There is no easy solution to contain Dallas Clark. Even Champ Bailey got beat by Clark in one-on-one coverage last year, so even if Champ was surely playing (which he might not be), simply putting #24 on #44 isn’t a solution. The Broncos need to commit safety or linebacker help (Wesley Woodyard) in addition to corner coverage on Clark to limit his touches.
Of course, Reggie Wayne demands double coverage, so at certain points the Broncos will have to pick their poison. Above all else, getting into Peyton Manning’s face (and, hopefully, into his head) with a consistent pass rush will be the Broncos’ only hope to stem this pass offense’s tide…. Wink needs to get into the crazy pages of his playbook this week.
Pass Defense: -17.9% (9th)
Rush Defense: 40.8 (32nd)
Analysis: As good as the Colts’ passing offense is, guess which one NFL team ranks higher in passing VOA? That would be your Denver Broncos.
The question is, how do the Broncos exploit this?
It won’t be easy. The Colts’ pass defense is pretty damn good, led by speedy defensive linemen Robert Mathis and Dwight Freeney, who already combine for six sacks on the season.
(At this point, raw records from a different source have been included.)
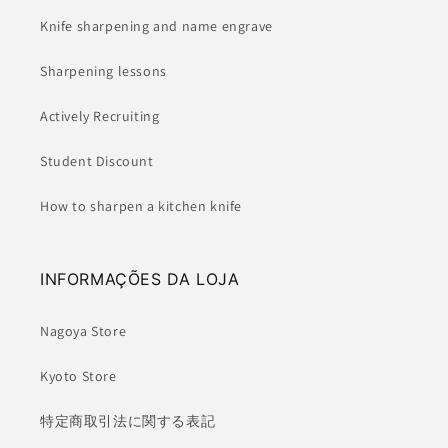
Knife sharpening and name engrave
Sharpening lessons
Actively Recruiting
Student Discount
How to sharpen a kitchen knife
INFORMAÇÕES DA LOJA
Nagoya Store
Kyoto Store
特定商取引法に関する表記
Zane Beadles is expected to start at right tackle, and Mathis had a field day against New York’s right tackle last week.
“Those two players may be smaller than some other ends in the league, but I don’t think they’re any less powerful,” McDaniels said Thursday. “They generate so much speed in a short area in a quick amount of time that they can shock you with how powerful they can be in that short area.”
Perhaps a consistent ground game is the answer? Keep the Colts off the field? When asked how one controls the tempo against Indy, McDaniels simply replied Thursday, “I think it’s important to score.” He pointed out that the Miami Dolphins boasted a time of possession edge of 30 minutes against Indy last year (45 minutes to the Colts’ 15) and still lost. The Broncos won their time of possession battle last year as well and lost.
“I think there are a lot of teams that control tempo, but don’t control the score of the game,” McDaniels said.
So if the Broncos commit to the run to keep the ball out of Manning’s hands, they’ll be lining up in two tight end sets, limiting their options in the passing game. No, the Broncos need to play to their strengths, even if it plays to Indy’s: they need to sling the ball around.
What will be crucial on both sides of the ball is red zone opportunities. The Broncos need to come away with touchdowns when they’re in the red zone. They need to limit the Colts’ points in the same area. Both teams looked prime to churn out yardage — it’ll be whoever gains the edge in the red zone that will be the victor.
Special Teams: -4.8 (25th)
Analysis: The Colts are average in starting field position (16th in the league at the 29.5 yard line) but boast the 2nd-best average drive yardage. They know how to move the football, but pinning the Colts back deep increases the Broncos’ defense’s opportunity to make plays and goad Manning into mistakes. Watching Seattle, it was clear Denver isn’t going to consistently stifle opponents defensively — but they can make the most of their opportunities (see three interceptions by three defensive backs).